[Work order] Although the entries contain pictures, only their text goes into the copy, set down exactly.

Items from a dataset
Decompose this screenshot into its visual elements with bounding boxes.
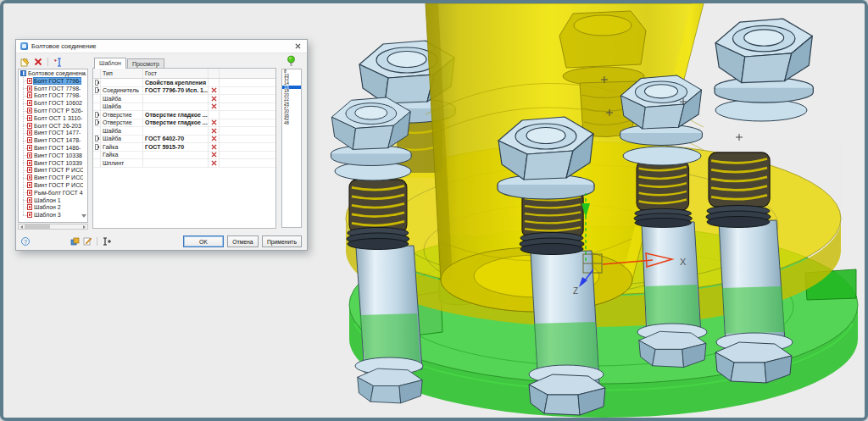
delete-row-icon[interactable]	[211, 152, 217, 158]
bolt-item-icon	[27, 174, 32, 180]
table-rows: Свойства крепления Соединитель ГОСТ 7796…	[93, 79, 275, 168]
tree-item[interactable]: Винт ГОСТ 10338	[19, 152, 87, 159]
apply-button[interactable]: Применить	[262, 235, 302, 247]
table-row[interactable]: Шплинт	[93, 159, 275, 168]
tree-item-label: Болт ГОСТ 7798-	[34, 86, 81, 91]
table-row[interactable]: Шайба	[93, 127, 275, 136]
delete-row-icon[interactable]	[211, 96, 217, 102]
expand-icon[interactable]	[95, 80, 98, 86]
table-row[interactable]: Гайка	[93, 152, 275, 160]
tree-item-label: Винт ГОСТ Р ИСО	[34, 182, 83, 188]
delete-row-icon[interactable]	[211, 119, 217, 125]
tree-item-label: Болт ГОСТ 7796-	[34, 78, 81, 84]
scroll-left-icon[interactable]	[20, 225, 23, 229]
delete-row-icon[interactable]	[211, 128, 217, 134]
delete-row-icon[interactable]	[211, 103, 217, 109]
tab-template[interactable]: Шаблон	[94, 58, 126, 69]
tree-item[interactable]: Болт ГОСТ 10602	[19, 99, 87, 107]
delete-row-icon[interactable]	[211, 136, 217, 141]
scroll-up-icon[interactable]	[81, 72, 86, 75]
tree-item[interactable]: Шаблон 2	[19, 204, 87, 212]
tree-item[interactable]: Шаблон 1	[19, 197, 87, 204]
bolt-item-icon	[27, 137, 32, 143]
tree-horizontal-scrollbar[interactable]	[18, 224, 88, 230]
template-tree[interactable]: Болтовое соединени Болт ГОСТ 7796- Болт …	[18, 69, 88, 223]
tree-item[interactable]: Болт ГОСТ Р 526-	[19, 107, 87, 114]
tree-item[interactable]: Винт ГОСТ 1486-	[19, 144, 87, 152]
tree-item-label: Винт ГОСТ 10338	[34, 152, 82, 158]
tree-item-label: Рым-болт ГОСТ 4	[34, 190, 83, 196]
tree-item[interactable]: Винт ГОСТ Р ИСО	[19, 181, 87, 189]
row-type: Гайка	[101, 152, 143, 159]
tree-item-label: Болт ГОСТ Р 526-	[34, 108, 83, 114]
table-row[interactable]: Шайба	[93, 103, 275, 112]
row-gost: ГОСТ 5915-70	[143, 143, 209, 151]
row-gost: ГОСТ 6402-70	[143, 136, 209, 143]
tree-item[interactable]: Винт ГОСТ Р ИСО	[19, 174, 87, 181]
tree-item[interactable]: Болт ГОСТ 7798-	[19, 85, 87, 92]
row-gost	[143, 127, 209, 135]
tree-item[interactable]: Шаблон 3	[19, 211, 87, 219]
table-row[interactable]: Свойства крепления	[93, 79, 275, 87]
table-row[interactable]: Шайба ГОСТ 6402-70	[93, 136, 275, 144]
dialog-title: Болтовое соединение	[31, 42, 97, 50]
tree-item[interactable]: Болт ОСТ 1 3110-	[19, 114, 87, 122]
library-icon[interactable]	[70, 237, 80, 246]
cancel-button[interactable]: Отмена	[227, 235, 259, 247]
table-row[interactable]: Шайба	[93, 95, 275, 103]
preview-bulb-icon[interactable]	[287, 55, 296, 67]
expand-icon[interactable]	[95, 119, 98, 125]
row-type: Шайба	[101, 136, 143, 143]
expand-icon[interactable]	[95, 144, 98, 150]
expand-icon[interactable]	[95, 136, 98, 141]
table-row[interactable]: Отверстие Отверстие гладкое ...	[93, 119, 275, 128]
tree-item[interactable]: Винт ГОСТ 10339	[19, 159, 87, 167]
tree-root[interactable]: Болтовое соединени	[19, 69, 87, 77]
row-gost	[143, 152, 209, 159]
delete-row-icon[interactable]	[211, 87, 217, 93]
size-item[interactable]: 48	[282, 121, 301, 125]
rename-icon[interactable]	[53, 57, 63, 67]
tree-item[interactable]: Болт ГОСТ 7796-	[19, 77, 87, 85]
delete-row-icon[interactable]	[211, 160, 217, 166]
new-template-icon[interactable]	[19, 57, 30, 67]
tree-item[interactable]: Рым-болт ГОСТ 4	[19, 189, 87, 197]
tree-item[interactable]: Винт ГОСТ Р ИСО	[19, 167, 87, 174]
insert-icon[interactable]	[102, 237, 112, 246]
ok-button[interactable]: OK	[183, 235, 224, 247]
tree-item[interactable]: Болт ГОСТ 7798-	[19, 92, 87, 100]
row-gost	[143, 103, 209, 111]
tree-item[interactable]: Болт ОСТ 26-203	[19, 122, 87, 130]
row-gost	[143, 159, 209, 167]
size-list[interactable]: 8 10 12 14 16 18 20 22 24 27 30 36	[281, 69, 302, 228]
tree-item-label: Болт ОСТ 26-203	[34, 123, 81, 129]
expand-icon[interactable]	[95, 87, 98, 93]
toolbar-separator	[47, 58, 48, 66]
scroll-down-icon[interactable]	[81, 214, 86, 218]
tree-item-label: Винт ГОСТ 1478-	[34, 137, 81, 143]
app-icon	[20, 42, 28, 50]
expand-icon[interactable]	[95, 112, 98, 118]
table-row[interactable]: Гайка ГОСТ 5915-70	[93, 143, 275, 152]
table-row[interactable]: Отверстие Отверстие гладкое ...	[93, 111, 275, 119]
delete-row-icon[interactable]	[211, 144, 217, 150]
row-type: Отверстие	[101, 119, 143, 127]
edit-template-icon[interactable]	[83, 237, 92, 246]
tree-item[interactable]: Винт ГОСТ 1477-	[19, 130, 87, 137]
bolt-item-icon	[27, 123, 32, 129]
table-row[interactable]: Соединитель ГОСТ 7796-70 Исп. 1...	[93, 87, 275, 96]
bolt-item-icon	[27, 197, 32, 203]
dialog-titlebar[interactable]: Болтовое соединение	[16, 40, 307, 53]
close-icon[interactable]	[292, 42, 303, 52]
scrollbar-thumb[interactable]	[25, 224, 50, 229]
tree-item[interactable]: Винт ГОСТ 1478-	[19, 136, 87, 144]
tree-item-label: Винт ГОСТ 1477-	[34, 130, 81, 136]
tree-item-label: Шаблон 3	[34, 212, 61, 218]
tree-item-label: Болт ОСТ 1 3110-	[34, 115, 82, 121]
scroll-right-icon[interactable]	[83, 225, 86, 229]
bolt-item-icon	[27, 182, 32, 188]
delete-icon[interactable]	[33, 57, 43, 67]
bolt-item-icon	[27, 108, 32, 114]
help-icon[interactable]: ?	[21, 237, 30, 246]
screenshot-frame: X Z Болтовое соединение	[0, 0, 868, 421]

[Written answer]
Decompose this screenshot into its visual elements with bounding boxes.
delete-row-icon[interactable]	[211, 152, 217, 158]
bolt-item-icon	[27, 174, 32, 180]
table-rows: Свойства крепления Соединитель ГОСТ 7796…	[93, 79, 275, 168]
tree-item[interactable]: Винт ГОСТ 10338	[19, 152, 87, 159]
apply-button[interactable]: Применить	[262, 235, 302, 247]
table-row[interactable]: Шплинт	[93, 159, 275, 168]
tree-item-label: Болт ГОСТ 7798-	[34, 86, 81, 91]
table-row[interactable]: Шайба	[93, 127, 275, 136]
delete-row-icon[interactable]	[211, 96, 217, 102]
expand-icon[interactable]	[95, 80, 98, 86]
table-row[interactable]: Гайка	[93, 152, 275, 160]
tree-item-label: Винт ГОСТ Р ИСО	[34, 182, 83, 188]
delete-row-icon[interactable]	[211, 119, 217, 125]
tree-item-label: Болт ГОСТ 7796-	[34, 78, 81, 84]
scroll-left-icon[interactable]	[20, 225, 23, 229]
delete-row-icon[interactable]	[211, 128, 217, 134]
delete-row-icon[interactable]	[211, 103, 217, 109]
tab-template[interactable]: Шаблон	[94, 58, 126, 69]
tree-item[interactable]: Болт ГОСТ 10602	[19, 99, 87, 107]
delete-row-icon[interactable]	[211, 136, 217, 141]
scroll-up-icon[interactable]	[81, 72, 86, 75]
tree-item[interactable]: Шаблон 2	[19, 204, 87, 212]
tree-item[interactable]: Шаблон 1	[19, 197, 87, 204]
bolt-item-icon	[27, 137, 32, 143]
tree-horizontal-scrollbar[interactable]	[18, 224, 88, 230]
template-tree[interactable]: Болтовое соединени Болт ГОСТ 7796- Болт …	[18, 69, 88, 223]
tree-item[interactable]: Болт ГОСТ Р 526-	[19, 107, 87, 114]
tree-item[interactable]: Винт ГОСТ 1486-	[19, 144, 87, 152]
tree-item-label: Винт ГОСТ 10338	[34, 152, 82, 158]
tree-item-label: Рым-болт ГОСТ 4	[34, 190, 83, 196]
tree-item[interactable]: Винт ГОСТ Р ИСО	[19, 181, 87, 189]
row-type: Гайка	[101, 152, 143, 159]
tree-item-label: Болт ГОСТ Р 526-	[34, 108, 83, 114]
table-row[interactable]: Шайба	[93, 103, 275, 112]
row-gost: ГОСТ 5915-70	[143, 143, 209, 151]
row-gost: ГОСТ 6402-70	[143, 136, 209, 143]
tree-item[interactable]: Винт ГОСТ Р ИСО	[19, 174, 87, 181]
tree-item[interactable]: Болт ГОСТ 7798-	[19, 85, 87, 92]
row-gost	[143, 127, 209, 135]
tree-item[interactable]: Шаблон 3	[19, 211, 87, 219]
table-row[interactable]: Свойства крепления	[93, 79, 275, 87]
table-row[interactable]: Шайба ГОСТ 6402-70	[93, 136, 275, 144]
dialog-title: Болтовое соединение	[31, 42, 97, 50]
tree-item[interactable]: Болт ОСТ 1 3110-	[19, 114, 87, 122]
library-icon[interactable]	[70, 237, 80, 246]
cancel-button[interactable]: Отмена	[227, 235, 259, 247]
table-row[interactable]: Шайба	[93, 95, 275, 103]
preview-bulb-icon[interactable]	[287, 55, 296, 67]
expand-icon[interactable]	[95, 119, 98, 125]
row-type: Шайба	[101, 136, 143, 143]
expand-icon[interactable]	[95, 144, 98, 150]
expand-icon[interactable]	[95, 136, 98, 141]
table-row[interactable]: Отверстие Отверстие гладкое ...	[93, 119, 275, 128]
tree-item[interactable]: Винт ГОСТ 10339	[19, 159, 87, 167]
tree-root[interactable]: Болтовое соединени	[19, 69, 87, 77]
row-gost	[143, 152, 209, 159]
delete-row-icon[interactable]	[211, 87, 217, 93]
size-item[interactable]: 48	[282, 121, 301, 125]
rename-icon[interactable]	[53, 57, 63, 67]
tree-item[interactable]: Болт ГОСТ 7796-	[19, 77, 87, 85]
delete-row-icon[interactable]	[211, 160, 217, 166]
new-template-icon[interactable]	[19, 57, 30, 67]
tree-item[interactable]: Рым-болт ГОСТ 4	[19, 189, 87, 197]
tree-item[interactable]: Винт ГОСТ Р ИСО	[19, 167, 87, 174]
insert-icon[interactable]	[102, 237, 112, 246]
ok-button[interactable]: OK	[183, 235, 224, 247]
tree-item[interactable]: Болт ГОСТ 7798-	[19, 92, 87, 100]
row-gost	[143, 103, 209, 111]
tree-item[interactable]: Болт ОСТ 26-203	[19, 122, 87, 130]
row-gost	[143, 159, 209, 167]
size-list[interactable]: 8 10 12 14 16 18 20 22 24 27 30 36	[281, 69, 302, 228]
tree-item-label: Болт ОСТ 26-203	[34, 123, 81, 129]
expand-icon[interactable]	[95, 87, 98, 93]
toolbar-separator	[47, 58, 48, 66]
scroll-down-icon[interactable]	[81, 214, 86, 218]
tree-item-label: Винт ГОСТ 1478-	[34, 137, 81, 143]
app-icon	[20, 42, 28, 50]
expand-icon[interactable]	[95, 112, 98, 118]
table-row[interactable]: Гайка ГОСТ 5915-70	[93, 143, 275, 152]
table-row[interactable]: Отверстие Отверстие гладкое ...	[93, 111, 275, 119]
delete-row-icon[interactable]	[211, 144, 217, 150]
row-type: Отверстие	[101, 119, 143, 127]
edit-template-icon[interactable]	[83, 237, 92, 246]
tree-item[interactable]: Винт ГОСТ 1477-	[19, 130, 87, 137]
bolt-item-icon	[27, 123, 32, 129]
table-row[interactable]: Соединитель ГОСТ 7796-70 Исп. 1...	[93, 87, 275, 96]
bolt-item-icon	[27, 197, 32, 203]
dialog-titlebar[interactable]: Болтовое соединение	[16, 40, 307, 53]
close-icon[interactable]	[292, 42, 303, 52]
scrollbar-thumb[interactable]	[25, 224, 50, 229]
tree-item[interactable]: Винт ГОСТ 1478-	[19, 136, 87, 144]
tree-item-label: Винт ГОСТ 1477-	[34, 130, 81, 136]
tree-item-label: Шаблон 3	[34, 212, 61, 218]
tree-item-label: Болт ОСТ 1 3110-	[34, 115, 82, 121]
scroll-right-icon[interactable]	[83, 225, 86, 229]
bolt-item-icon	[27, 182, 32, 188]
delete-icon[interactable]	[33, 57, 43, 67]
bolt-item-icon	[27, 108, 32, 114]
help-icon[interactable]: ?	[21, 237, 30, 246]
screenshot-frame: X Z Болтовое соединение	[0, 0, 868, 421]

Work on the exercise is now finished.